When making the packaging that contains drugs that people rely on for their health, James Lee, the director of technology and innovation at Jones Packaging, always has safety at the top of his mind, and that guides his design.
Today, that means using a child-proof lid that prevents minors from taking potentially harmful pharmaceuticals. But Lee thinks it could take another, even more useful form in the near future. He imagines a sensor embedded into the packaging that would detect if a drug or vaccine is kept at the appropriate temperature to ensure that it doesn’t spoil. If it does, it could send a warning to the person that needs to take it.
It’s possible with one of the latest trends encompassed by the Internet of Things – printable electronics. It’s a process by which basic electronic circuitry is applied to materials using traditional print processes. Applied to packaging, that could enable some basic on-board functionality and even communication with other devices.
“There’s a possibility that our package could have an IP address and it could have a data point in a web of analytics,” Lee says. “Can a package be a data collection tool? Can a package activate your smartphone? These are the types of things we’re thinking a package could do to be more functional.”
It’s also the type of things that the Canadian Printable Electronics Industry Association (CPEIA) is interested in seeing happen with a solidified Canadian supply chain. Founded last year and going public in November at the Printed Electronics USA conference, CPEIA is seeking to bring together industry players, academic researchers, government organizations and eventually the business users of printable electronics solutions into a single group. Supported in motive by the National Research Council, the association has now grown to include more than 40 members, including Jones Packaging.
For executive director Peter Kallai, the organization’s goal is clear – bring together the right partners that need to work together in order for commercially viable solutions to be created. It’s also about education.
“At the moment, most people don’t know about printable electronics, just like people didn’t know about transistors at one point,” he says. “We have a lot less expensive manufacturing techniques and much higher volume techniques, but we’re not pursuing the same type of intensive computing.”
No one affiliated with CPEIA would suggest that the organic materials used in printable electronics could come anywhere close to matching the computing power or memory storage of silicon. But thanks to another trend that’s already more mature – namely the rapid adoption of smartphones among Canadians – any computing power required for a solution can be offloaded to a personal device such as an iPhone.
Some basic circuitry has been put to use without a companion device to aid it, such as the packaging used for Bombay Sapphire. The gin is commonly seen by Canadians browsing duty free stores at airports, and it uses printed circuitry to light up a pattern on the packaging and serve as an eye-catching method to draw in shoppers.
But Lee imagines some more comprehensive approaches to printable electronics.

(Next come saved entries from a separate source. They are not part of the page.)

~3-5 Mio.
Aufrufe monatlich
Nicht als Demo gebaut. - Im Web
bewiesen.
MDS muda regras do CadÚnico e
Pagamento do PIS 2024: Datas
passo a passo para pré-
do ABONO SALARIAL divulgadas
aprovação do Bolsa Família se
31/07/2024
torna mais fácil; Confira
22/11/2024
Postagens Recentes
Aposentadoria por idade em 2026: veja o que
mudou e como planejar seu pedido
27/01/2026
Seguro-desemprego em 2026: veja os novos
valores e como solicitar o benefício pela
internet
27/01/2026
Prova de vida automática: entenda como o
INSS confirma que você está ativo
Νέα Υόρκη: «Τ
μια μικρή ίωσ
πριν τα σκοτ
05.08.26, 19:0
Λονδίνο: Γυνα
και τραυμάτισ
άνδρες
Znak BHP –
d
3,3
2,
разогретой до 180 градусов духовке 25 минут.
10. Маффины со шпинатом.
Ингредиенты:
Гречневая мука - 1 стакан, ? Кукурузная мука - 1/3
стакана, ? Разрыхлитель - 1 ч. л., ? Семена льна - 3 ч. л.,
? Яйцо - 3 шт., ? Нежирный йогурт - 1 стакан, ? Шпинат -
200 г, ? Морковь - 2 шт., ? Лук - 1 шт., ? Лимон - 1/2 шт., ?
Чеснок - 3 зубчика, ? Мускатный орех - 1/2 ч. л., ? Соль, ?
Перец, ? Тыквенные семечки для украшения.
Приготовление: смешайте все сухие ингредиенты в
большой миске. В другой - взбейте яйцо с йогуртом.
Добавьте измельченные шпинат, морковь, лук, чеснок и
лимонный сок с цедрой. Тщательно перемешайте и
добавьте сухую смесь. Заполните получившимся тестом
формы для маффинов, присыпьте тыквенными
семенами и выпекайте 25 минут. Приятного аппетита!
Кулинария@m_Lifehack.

“When I got into a store and I’m looking at something, I’ve got my phone in hand I’m looking up prices and reviews,” he says. “How can we make that more interactive? If we can increase interactivity, then maybe we can sell more units. That has a trickle down effect to us.”
Lee gives the example of another application in the market today – Touchcode. Using a special capacitive layer, a special conductive ink can be placed on packaging that encourages users to touch the screen of their smartphone to trigger an event.
“The ink has a unique bar code pattern that the smartphone can detect with it’s touching it,” he says. “You can do it through a custom app or a web app.”
Before Canada’s printable electronics supply chain gets to the point where it’s churning out solutions like this, Kallai and his association have some work to do. But it’s not wasting any time. This week, it announced a memorandum of understanding with the Canadian Manufacturers and Exporters, agreeing to explore opportunities with printable electronics. That adds to the Continental Automated Buildings Association agreement signed in January.
Support from the NRC comes in the form of access to its resources in the printable electronics research and development program that it is running. Kallai says NRC has provided CPEIA with access to technical expertise and allowed it to show off its facilities to association members.
CPEIA has also organized a symposium event in Montreal for April 21-22, featuring a keynote from Parc, the Xerox R&D centre that has explored printable electronics for some time. The NRC is also a silver sponsor.
A year from now “the audience will know how to spell printable electronics and they will be more interested in working with this technology,” Kallai says. “I’d like to see an organization with 120 members, and 10 per cent being end-users that want to work with us.”
There’s already one end-user that’s been drawn to the association and what it might be able to accomplish – the Bank of Canada. “They think printable electronics can bring something to the paper currency we use,” Kallai says.
We don’t know what that will be at this point, but it’s probably not going to be a $20 bill a light-up pattern around the Queen’s likeness.